El Mundial de Clubes 2025, celebrado en Estados Unidos, no fue simplemente un torneo de fútbol. Fue un punto de inflexión. La final, con un Donald Trump omnipresente en el podio, fue el cierre de un mes donde el deporte funcionó como un espejo de las tensiones globales. El capital, la ideología y el poder blando jugaron un partido mucho más decisivo que el que disputaron Chelsea y PSG en la cancha. Lo que vimos fue el mapa del futuro, y en él, el fútbol es mucho más que un juego.
El torneo fue un experimento en tiempo real. Las señales fueron claras y directas. La final entre el Chelsea, propiedad de un consorcio estadounidense, y el PSG, financiado por el estado de Qatar, no fue una simple final europea. Fue una colisión de modelos de poder. El triunfo del capital privado norteamericano sobre el proyecto estatal qatarí en suelo estadounidense y bajo la mirada de Trump, fue una narrativa potente.
Pero hubo más. La sorpresiva eliminación del Manchester City (propiedad de Abu Dhabi) a manos del Al Hilal (Arabia Saudita) no fue una cebra deportiva, sino una declaración de intenciones de Riad en su pulso regional con sus vecinos. Mientras tanto, los gigantes históricos de Sudamérica, Boca Juniors y River Plate, se despidieron temprano, demostrando que la mística y la historia ya no compiten contra los petrodólares o los fondos de inversión.
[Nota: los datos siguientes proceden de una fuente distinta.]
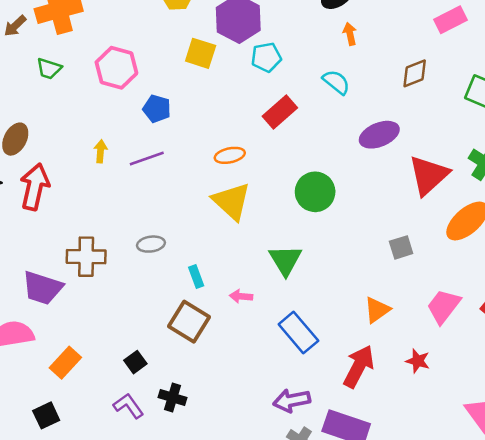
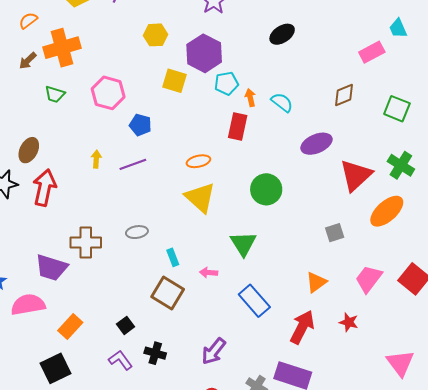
orange arrow: (350, 34) -> (250, 98), moved
red rectangle: (280, 112) -> (238, 127), turned -36
purple arrow: (292, 401) -> (214, 351), moved, turned -40
black square: (46, 415) -> (55, 368), size x1.4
El contexto político lo impregnó todo. La administración Trump utilizó el evento como una plataforma de exhibición nacionalista. La final, que terminó en una tangana con el entrenador del PSG, Luis Enrique, agrediendo a un jugador rival, reflejó una presión que excedía lo deportivo. La imagen de Trump negándose a bajar del podio durante la celebración del Chelsea fue la postal definitiva: el espectáculo del poder personal fagocitando al deporte.
Las consecuencias de este torneo ya están modelando el futuro inmediato. El Mundial de 2026, también en Estados Unidos, se perfila como una versión amplificada de este fenómeno, donde las selecciones nacionales actuarán como representantes directas de agendas políticas.
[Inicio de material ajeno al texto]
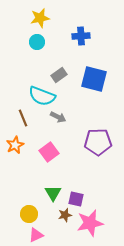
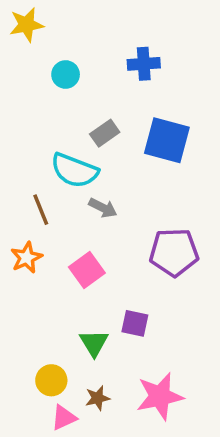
yellow star: (40, 18) -> (26, 25), moved
purple square: (76, 199) -> (135, 323), moved
brown star: (65, 215) -> (98, 398), moved

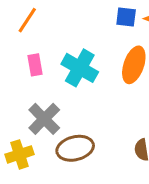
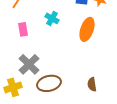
cyan cross: (80, 68) -> (52, 18), moved, size x0.6

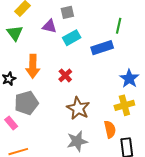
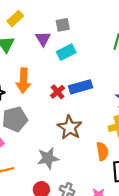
purple triangle: (49, 26) -> (43, 39), turned 42
blue rectangle: (102, 48) -> (81, 87), moved
gray star: (77, 141) -> (48, 158), moved

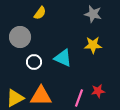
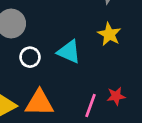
yellow star: (93, 45) -> (109, 34), turned 30

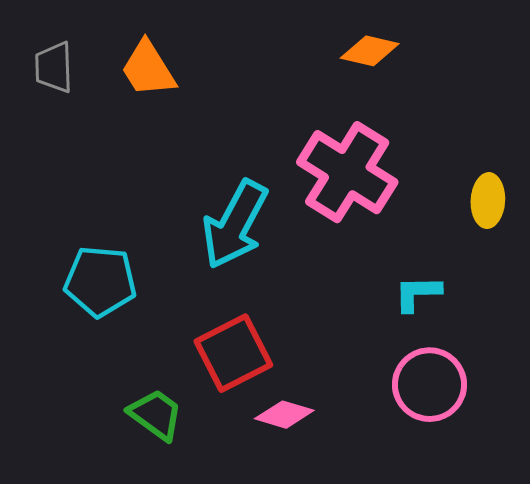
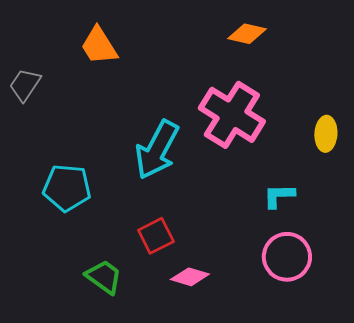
gray trapezoid: (54, 67) -> (25, 85), moved, turned 36
red square: (233, 353) -> (156, 236), size x0.7

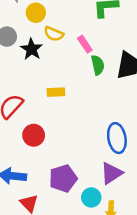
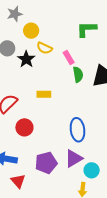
blue ellipse: (117, 138) -> (77, 130), moved
purple triangle: (111, 173) -> (74, 158), moved
cyan circle: (91, 197) -> (92, 170), moved

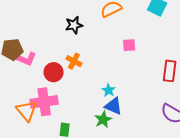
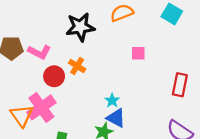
black star: (74, 25) -> (80, 27), size x1.5
pink L-shape: (26, 59) -> (39, 52), moved
pink cross: (44, 102) -> (41, 107), turned -32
Un escenario probable es la consolidación de los “clubes-estado”. Equipos como el PSG y Al Hilal ya no son solo equipos de fútbol; son embajadas deportivas. Su éxito o fracaso tiene implicancias diplomáticas. Esto obligará a las ligas europeas tradicionales, como LaLiga o la Bundesliga, a tomar una decisión crítica: o se resisten, intentando proteger una identidad deportiva cada vez más frágil, o buscan sus propios mecenas estatales para poder competir financieramente.
La identidad del hincha también se transformará. El apoyo a un club se volverá una declaración de principios geopolíticos. Veremos un aumento de las tensiones en las gradas, donde las banderas y los cánticos reflejarán conflictos internacionales. La rivalidad ya no será solo local, será global y politizada.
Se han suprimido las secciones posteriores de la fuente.